By the Sam Adams Associates for Integrity in Intelligence (SAAII). January 16, 2014.
MANNING-1000
Chelsea will be awarded the Sam Adams Award for Integrity in Intelligence
The Sam Adams Associates for Integrity in Intelligence (SAAII) have voted overwhelmingly to present the 2014 Sam Adams Award for Integrity in Intelligence to Chelsea (formerly Bradley) Manning.
A Nobel Peace Prize nominee, U.S. Army Pvt. Manning is the 25 year-old intelligence analyst who in 2010 provided to WikiLeaks the “Collateral Murder” video – gun barrel footage from a U.S. Apache helicopter, exposing the reckless murder of 12 unarmed civilians, including two Reuters journalists, during the “surge” in Iraq. The Pentagon had repeatedly denied the existence of the “Collateral Murder” video and declined to release it despite a request under the Freedom of Information Act by Reuters, which had sought clarity on the circumstances of its journalists’ deaths.

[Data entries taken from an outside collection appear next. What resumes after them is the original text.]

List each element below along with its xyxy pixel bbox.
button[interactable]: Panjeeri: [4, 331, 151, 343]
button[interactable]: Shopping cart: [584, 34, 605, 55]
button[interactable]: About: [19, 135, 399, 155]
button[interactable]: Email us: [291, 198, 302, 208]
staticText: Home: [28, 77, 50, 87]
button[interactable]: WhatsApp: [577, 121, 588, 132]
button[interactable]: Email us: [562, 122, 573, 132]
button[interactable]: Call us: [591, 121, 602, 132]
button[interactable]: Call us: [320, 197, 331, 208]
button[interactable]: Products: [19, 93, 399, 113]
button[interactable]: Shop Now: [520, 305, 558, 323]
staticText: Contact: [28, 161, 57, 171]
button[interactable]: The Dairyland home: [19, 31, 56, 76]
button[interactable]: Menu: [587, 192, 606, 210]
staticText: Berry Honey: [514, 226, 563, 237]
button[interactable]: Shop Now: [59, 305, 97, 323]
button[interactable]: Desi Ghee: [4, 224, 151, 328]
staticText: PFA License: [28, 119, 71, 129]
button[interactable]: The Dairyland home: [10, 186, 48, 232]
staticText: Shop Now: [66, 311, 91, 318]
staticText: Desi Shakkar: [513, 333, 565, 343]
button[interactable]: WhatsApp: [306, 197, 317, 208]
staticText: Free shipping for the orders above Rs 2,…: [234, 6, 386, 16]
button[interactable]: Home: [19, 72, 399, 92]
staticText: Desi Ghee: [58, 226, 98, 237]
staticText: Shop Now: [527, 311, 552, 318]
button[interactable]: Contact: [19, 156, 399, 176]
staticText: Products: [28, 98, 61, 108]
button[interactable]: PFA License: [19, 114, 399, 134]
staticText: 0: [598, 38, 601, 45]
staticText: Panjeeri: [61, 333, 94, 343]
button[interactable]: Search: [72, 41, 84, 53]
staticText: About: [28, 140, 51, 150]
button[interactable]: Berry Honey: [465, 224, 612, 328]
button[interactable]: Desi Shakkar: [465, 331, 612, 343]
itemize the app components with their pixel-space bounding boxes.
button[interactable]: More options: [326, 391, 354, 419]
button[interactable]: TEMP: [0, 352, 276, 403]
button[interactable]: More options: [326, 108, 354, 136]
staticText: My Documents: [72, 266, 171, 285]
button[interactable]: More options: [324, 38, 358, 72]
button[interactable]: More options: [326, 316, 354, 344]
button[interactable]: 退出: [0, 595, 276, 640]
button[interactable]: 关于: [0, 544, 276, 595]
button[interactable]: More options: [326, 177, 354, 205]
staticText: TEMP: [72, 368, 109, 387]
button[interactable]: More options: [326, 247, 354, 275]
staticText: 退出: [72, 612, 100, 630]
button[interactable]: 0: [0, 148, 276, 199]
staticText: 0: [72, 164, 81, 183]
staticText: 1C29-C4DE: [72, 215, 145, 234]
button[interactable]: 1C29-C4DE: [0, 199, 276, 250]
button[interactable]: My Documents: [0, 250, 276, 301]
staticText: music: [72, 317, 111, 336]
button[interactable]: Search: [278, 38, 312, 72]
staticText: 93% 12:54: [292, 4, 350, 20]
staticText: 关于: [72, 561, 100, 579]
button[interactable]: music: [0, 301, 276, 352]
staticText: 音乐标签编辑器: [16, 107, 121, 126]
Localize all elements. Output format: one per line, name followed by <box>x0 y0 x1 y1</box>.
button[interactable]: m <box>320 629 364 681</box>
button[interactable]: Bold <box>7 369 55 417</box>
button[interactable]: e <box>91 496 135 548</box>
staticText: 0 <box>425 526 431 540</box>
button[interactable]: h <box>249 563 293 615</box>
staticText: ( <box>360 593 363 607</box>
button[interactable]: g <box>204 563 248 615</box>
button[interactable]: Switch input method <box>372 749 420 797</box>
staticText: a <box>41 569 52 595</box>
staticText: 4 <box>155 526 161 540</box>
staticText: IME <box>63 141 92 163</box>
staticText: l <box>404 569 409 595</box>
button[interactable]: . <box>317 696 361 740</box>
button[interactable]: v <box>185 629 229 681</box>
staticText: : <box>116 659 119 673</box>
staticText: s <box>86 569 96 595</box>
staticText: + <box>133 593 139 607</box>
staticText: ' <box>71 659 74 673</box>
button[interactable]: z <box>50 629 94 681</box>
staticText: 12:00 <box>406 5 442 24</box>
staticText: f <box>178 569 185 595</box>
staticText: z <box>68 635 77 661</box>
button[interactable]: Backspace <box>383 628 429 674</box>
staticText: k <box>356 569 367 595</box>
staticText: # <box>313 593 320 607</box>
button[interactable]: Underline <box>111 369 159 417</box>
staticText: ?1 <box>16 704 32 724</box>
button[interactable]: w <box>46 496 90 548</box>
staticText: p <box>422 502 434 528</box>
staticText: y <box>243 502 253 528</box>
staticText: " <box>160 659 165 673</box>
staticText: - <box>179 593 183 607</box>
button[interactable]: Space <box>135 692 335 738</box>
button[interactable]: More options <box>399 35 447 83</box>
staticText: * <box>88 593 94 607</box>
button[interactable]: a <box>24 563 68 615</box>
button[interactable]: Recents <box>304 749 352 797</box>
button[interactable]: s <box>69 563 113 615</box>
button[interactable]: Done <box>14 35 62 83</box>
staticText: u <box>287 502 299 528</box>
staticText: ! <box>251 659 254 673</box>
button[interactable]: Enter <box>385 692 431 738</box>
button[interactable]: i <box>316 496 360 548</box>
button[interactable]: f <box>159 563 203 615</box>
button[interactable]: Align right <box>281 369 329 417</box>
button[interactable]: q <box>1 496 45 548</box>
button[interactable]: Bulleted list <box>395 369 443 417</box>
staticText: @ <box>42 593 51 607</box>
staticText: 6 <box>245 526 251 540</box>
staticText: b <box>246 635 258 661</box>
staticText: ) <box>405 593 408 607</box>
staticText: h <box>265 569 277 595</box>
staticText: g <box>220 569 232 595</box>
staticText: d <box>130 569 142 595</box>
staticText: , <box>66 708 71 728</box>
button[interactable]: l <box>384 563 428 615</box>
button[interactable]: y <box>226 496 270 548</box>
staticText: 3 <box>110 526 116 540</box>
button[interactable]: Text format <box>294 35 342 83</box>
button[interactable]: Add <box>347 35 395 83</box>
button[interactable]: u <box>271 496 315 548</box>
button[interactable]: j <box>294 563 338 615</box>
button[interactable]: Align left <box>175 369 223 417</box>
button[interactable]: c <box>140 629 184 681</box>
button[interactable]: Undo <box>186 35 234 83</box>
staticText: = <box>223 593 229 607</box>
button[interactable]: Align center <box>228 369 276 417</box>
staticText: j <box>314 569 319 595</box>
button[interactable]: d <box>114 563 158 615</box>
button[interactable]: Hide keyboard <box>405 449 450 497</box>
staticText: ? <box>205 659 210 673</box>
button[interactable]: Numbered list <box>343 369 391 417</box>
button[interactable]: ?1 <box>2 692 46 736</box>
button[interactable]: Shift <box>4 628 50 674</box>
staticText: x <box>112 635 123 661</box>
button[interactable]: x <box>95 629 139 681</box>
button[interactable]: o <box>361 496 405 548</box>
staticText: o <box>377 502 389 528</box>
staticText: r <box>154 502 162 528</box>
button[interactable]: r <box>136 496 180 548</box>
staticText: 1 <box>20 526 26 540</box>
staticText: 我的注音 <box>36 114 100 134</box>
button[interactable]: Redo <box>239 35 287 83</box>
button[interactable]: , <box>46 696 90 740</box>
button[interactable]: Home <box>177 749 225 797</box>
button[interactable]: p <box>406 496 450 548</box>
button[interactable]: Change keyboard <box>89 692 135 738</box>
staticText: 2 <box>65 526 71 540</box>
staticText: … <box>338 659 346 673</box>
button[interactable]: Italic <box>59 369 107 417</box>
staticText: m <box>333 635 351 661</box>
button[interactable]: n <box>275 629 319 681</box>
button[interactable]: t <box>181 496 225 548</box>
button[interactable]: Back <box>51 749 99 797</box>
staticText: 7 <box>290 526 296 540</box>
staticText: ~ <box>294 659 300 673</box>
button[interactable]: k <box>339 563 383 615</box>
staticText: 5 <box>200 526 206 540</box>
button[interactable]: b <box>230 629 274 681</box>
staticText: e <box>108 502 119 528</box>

Release of this video and other documents sparked a worldwide dialogue about the importance of government accountability for human rights abuses as well as the dangers of excessive secrecy and over-classification of documents.
On February 19, 2014 Pvt. Manning – currently incarcerated at Leavenworth Prison – will be recognized at a ceremony in absentia at Oxford University’s prestigious Oxford Union Society for casting much-needed daylight on the true toll and cause of civilian casualties in Iraq; human rights abuses by U.S. and “coalition” forces, mercenaries, and contractors; and the roles that spying and bribery play in international diplomacy.
The Oxford Union ceremony will include the presentation of the traditional SAAII Corner-Brightener Candlestick and will feature statements of support from former SAAII awardees and prominent whistleblowers. Members of the press are invited to attend.
On August 21, 2013 Pvt. Manning received an unusually harsh sentence of 35 years in prison for exposing the truth — a chilling message to those who would call attention to wrongdoing by U.S. and “coalition” forces.
Under the 1989 Official Secrets Act in the United Kingdom, Pvt. Manning, whose mother is British, would have faced just two years in prison for whistleblowing or 14 years if convicted under the old 1911 Official Secrets Act for espionage.
Former senior NSA executive and SAAII Awardee Emeritus Thomas Drake has written that Manning “exposed the dark side shadows of our national security regime and foreign policy follies .. [her] acts of civil disobedience … strike at the very core of the critical issues surrounding our national security, public and foreign policy, openness and transparency, as well as the unprecedented and relentless campaign by this Administration to snuff out and silence truth tellers and whistleblowers in a deliberate and premeditated assault on the 1st Amendment.”
Previous winners of the Sam Adams Award include Coleen Rowley (FBI); Katharine Gun (formerly of GCHQ, the National Security Agency’s equivalent in the UK); former UK Ambassador Craig Murray; Larry Wilkerson (Col., US Army, ret.; chief of staff for Secretary of State Colin Powell); Julian Assange (WikiLeaks); Thomas Drake (NSA); Jesselyn Radack (former ethics attorney for the Department of Justice, now National Security & Human Right Director of the Government Accountability Project); Thomas Fingar (former Deputy Director of National Intelligence, who managed the key National Intelligence Estimate of 2007 that concluded Iran had stopped working on a nuclear weapon four years earlier); and Edward Snowden (former NSA contractor and systems administrator, currently residing in Russia under temporary asylum).
The Sam Adams Associates for Integrity in Intelligence are very proud to add Pvt. Manning to this list of distinguished awardees.